/func_adl_servicex_type_generator

Given a description pythong file, generate a set of types and datasets for ServiceX

Primary LanguagePythonMIT LicenseMIT

func_adl_servicex_type_generator

Given a description yaml file, generate a set of types and datasets for ServiceX

Introduction

Produce a analysis-focused python package that:

  • Has types for the objects a user is likely to access on a particular backend
  • Has any injected code needed (to access things like special collections off the main Event object)
  • Can inject intelligent code, like apply special scripts or include files for the C++ backend.
  • Defines a typed flavor of a servicex dataset object.

Usage

After pip installing this package, the following command will write out a package in the parent directory:

sx_type_gen <path-to-type-yaml-file> --version 1.1.0b2 [--output_directory <dir-for-output>]

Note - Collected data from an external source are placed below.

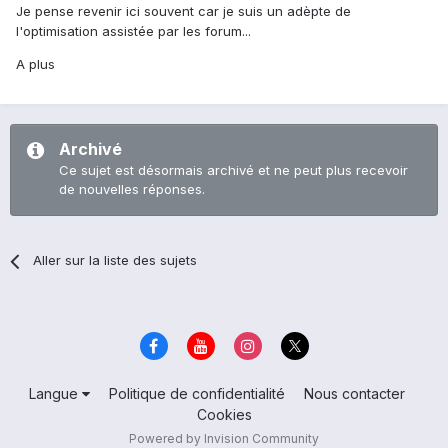
Je pense revenir ici souvent car je suis un adèpte de
l'optimisation assistée par les forum...
A plus
Archivé
Ce sujet est désormais archivé et ne peut plus recevoir
de nouvelles réponses.
Aller sur la liste des sujets
Langue
Politique de confidentialité
Nous contacter
Cookies
Powered by Invision Community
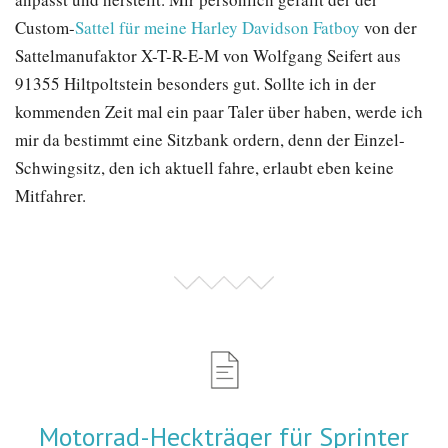
Custom-
Sattel für meine Harley Davidson Fatboy
von der
Sattelmanufaktor X-T-R-E-M von Wolfgang Seifert aus
91355 Hiltpoltstein besonders gut. Sollte ich in der
kommenden Zeit mal ein paar Taler über haben, werde ich
mir da bestimmt eine Sitzbank ordern, denn der Einzel-
Schwingsitz, den ich aktuell fahre, erlaubt eben keine
Mitfahrer.
Motorrad-Heckträger für Sprinter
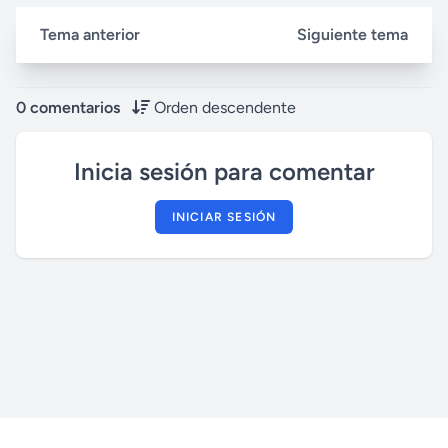
Tema anterior
Siguiente tema
0 comentarios
Orden descendente
Inicia sesión para comentar
INICIAR SESIÓN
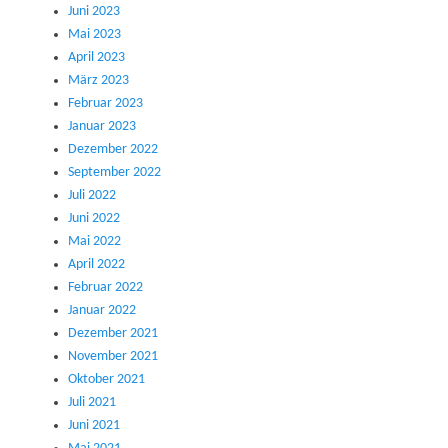
Juni 2023
Mai 2023
April 2023
März 2023
Februar 2023
Januar 2023
Dezember 2022
September 2022
Juli 2022
Juni 2022
Mai 2022
April 2022
Februar 2022
Januar 2022
Dezember 2021
November 2021
Oktober 2021
Juli 2021
Juni 2021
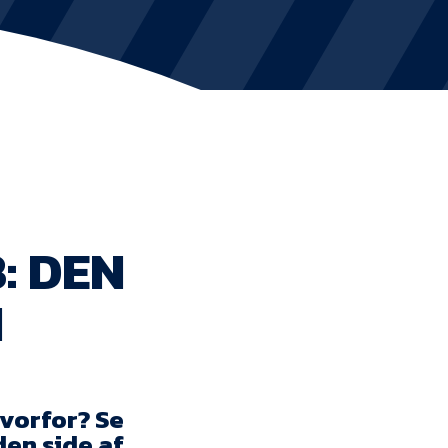
KVINDEHOLDET
NYHEDER
Om Esbjerg fB
EfB Akademi
: DEN
Sydvestjysk Fodbold Samarbejde
N
Partnere
Blue Water Arena
Aktionærinformation
hvorfor? Se
den side af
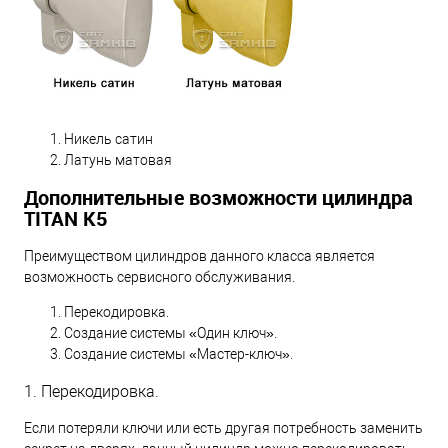
Никель сатин
Латунь матовая
Дополнительные возможности цилиндра
TITAN K5
Преимуществом цилиндров данного класса является
возможность сервисного обслуживания.
Перекодировка.
Создание системы «Один ключ».
Создание системы «Мастер-ключ».
1. Перекодировка.
Если потеряли ключи или есть другая потребность заменить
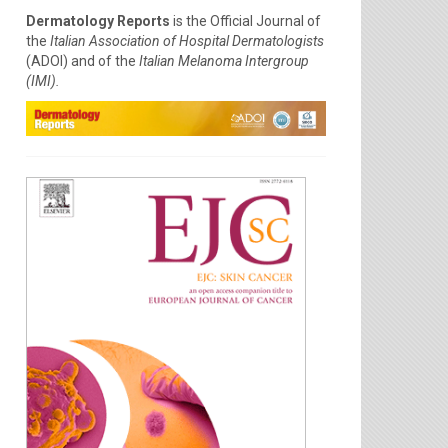
Dermatology Reports
is the Official Journal of
the
Italian Association of Hospital Dermatologists
(ADOI) and of the
Italian Melanoma Intergroup
(IMI).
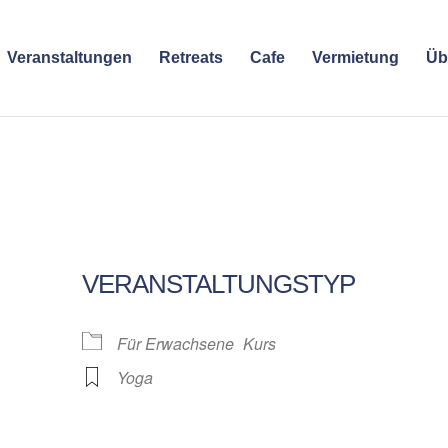
Veranstaltungen
Retreats
Cafe
Vermietung
Üb
VERANSTALTUNGSTYP
Für Erwachsene
Kurs
Yoga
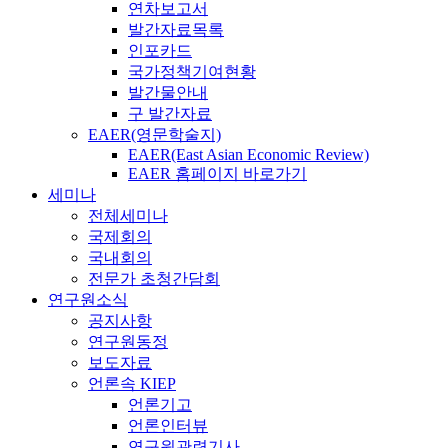
연차보고서
발간자료목록
인포카드
국가정책기여현황
발간물안내
구 발간자료
EAER(영문학술지)
EAER(East Asian Economic Review)
EAER 홈페이지 바로가기
세미나
전체세미나
국제회의
국내회의
전문가 초청간담회
연구원소식
공지사항
연구원동정
보도자료
언론속 KIEP
언론기고
언론인터뷰
연구원관련기사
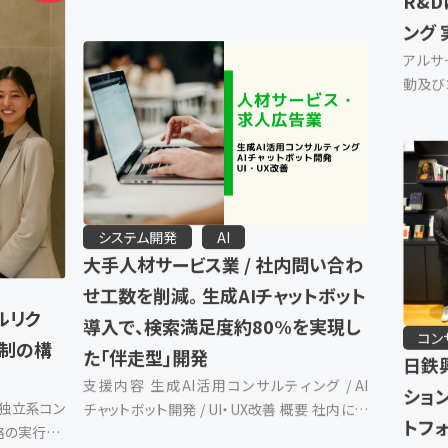
システム開発
AI
コン
大手人材サービス業 / 社内問い合わ
R&
せ工数を削減。 生成AIチャットボット
ング
導入で、検索満足度約80%を実現し
アルサ
た「伴走型」開発
動及び
や自治
支援内容 生成AI活用コンサルティング / AI
分析・
チャットボット開発 / UI・UX改善 概要 社内に散
コンサ
在する営業資料やナレッジの検索効率化を目指
ルリク
し、全社員が利用するチャットツール上で動作す
る「生成AIアシスタント」を開発 […]
体制の構
る独立系コン
略の実行」と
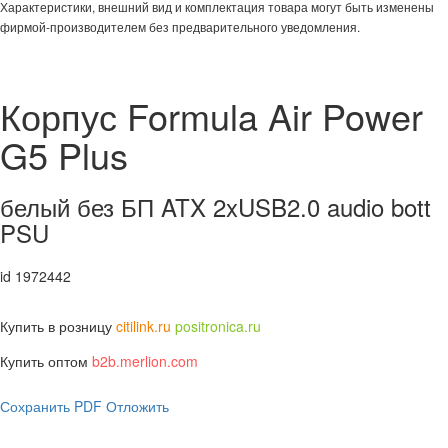
Характеристики, внешний вид и комплектация товара могут быть изменены
фирмой-производителем без предварительного уведомления.
Корпус Formula Air Power
G5 Plus
белый без БП ATX 2xUSB2.0 audio bott
PSU
id 1972442
Купить в розницу
citilink.ru
positronica.ru
Купить оптом
b2b.merlion.com
Сохранить PDF
Отложить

Note that output package name is configured to be func_adl_servicex_xaodrRXX where XX comes from the input yaml file.

Full set of options:

usage: sx_type_gen [-h] [--version VERSION] [--output_directory OUTPUT_DIRECTORY] yaml_type_file

Generate python package

positional arguments:
  yaml_type_file        The yaml file that contains the type info

options:
  -h, --help            show this help message and exit
  --version VERSION     The version of the package to generate (1.1.0b2 or 1.1.0, etc.)
  --output_directory OUTPUT_DIRECTORY
                        The output directory for the generated python package

Building a new type package for a new AnalysisBase Release

You'll need to setup:

  • The func-adl-types-atlas package will need to be checked out
  • This package, func_adl_servicex_type_generator will need to be pip installed

Then follow these steps:

  1. Build the type file for a given atlas release: func-adl-types-atlas\scripts\build_xaod_edm.ps1 21.2.184 184.yaml
  2. Build the package sx_type_gen 184.yaml --version 1.X.XaX --output_directory <dir>.
  3. Publish the package. Use a shell that has poetry installed
    • poetry build
    • poetry publish

How this works

To get things setup:

  1. Load the yaml file that contains a definition of the collections and other object types necessary to access the data in the type of file we are producing for.
  2. Uses a small amount of other metadata in addition
    • The name of what it is producing, like xAODR21 or similar.
  3. Write out a python package that a user can install.

Then the user:

  1. User pip install's the package in the environment
  2. User starts a typed func_adl query from the dataset provided by this package.
    • User will need to specify the dataset and the backend name.

Status

This package is now in production. Below is a good list of features that were built, but should be removed eventually:

  • Produce very simple ATLAS xAOD typed objects to access collections like Jets, etc, in a R21 xAOD (C++ backend). This should include a locally installable package (pip install -e).
  • In a second package start developing a Jupyter notebook/book showing off the features for accessing the above collections
  • After Jets, do 'EventInfo' and 'MissingET'. These two should generalize the system to other types.
  • Add automatic collection injection (so that we don't need definitions in the xAOD backend)
  • Access Jet constituents from Jet objects
  • Access truth particle arrays from their parent collection articles
  • Do something that requires a separate include file to access an object (include file injection).
  • Add support for arbitrary injection of other packages in the ATLAS C++ backend (e.g. corrections). Use Jets to develop this.
  • Support getting a single systematic error or nominal.
  • Use common knowledge (CP groups) to get the first set of collections and implement those:
    • Muons
    • Electrons
    • Taus
    • Tracks
    • Primary Vertices
    • MissingET (basics)
    • Trigger
  • Technical Debt Cleanup
    • Use python decorators for all class methods and classes themselves (and convert everything to use them)
    • Track changes to the ast inside nested functions (a default argument to a function inside a select)
    • Make sure the type propagations works inside the lambda functions for Select, Where, etc.
    • Fix the trigger object matching
    • Get rid of ctor generation (ops!)
    • Add extra methods to make method resolution in jets work properly
    • Add missing Where, etc., so predicate type checking works in all demos
    • Once calibrations fixed, make sure calibration=None (if value) is allowed by type checker
  • Add support for Jet::getAttribute, which is a C++ code-behind function, but likely it is a method
  • Add support for decorator access
  • Fix up calibration model
  • Enum's

Development

This package is using poetry. As of writing, the following works on windows (the latest version of poetry is broken on windows):

pip install poetry==1.1.7
cd func_adl_servicex_type_generator
poetry env use python
poetry install
poetry shell
code .

All tests should run out of the box with pytest. Everything on master should always pass all tests and have excellent code coverage. Work should occur on branches.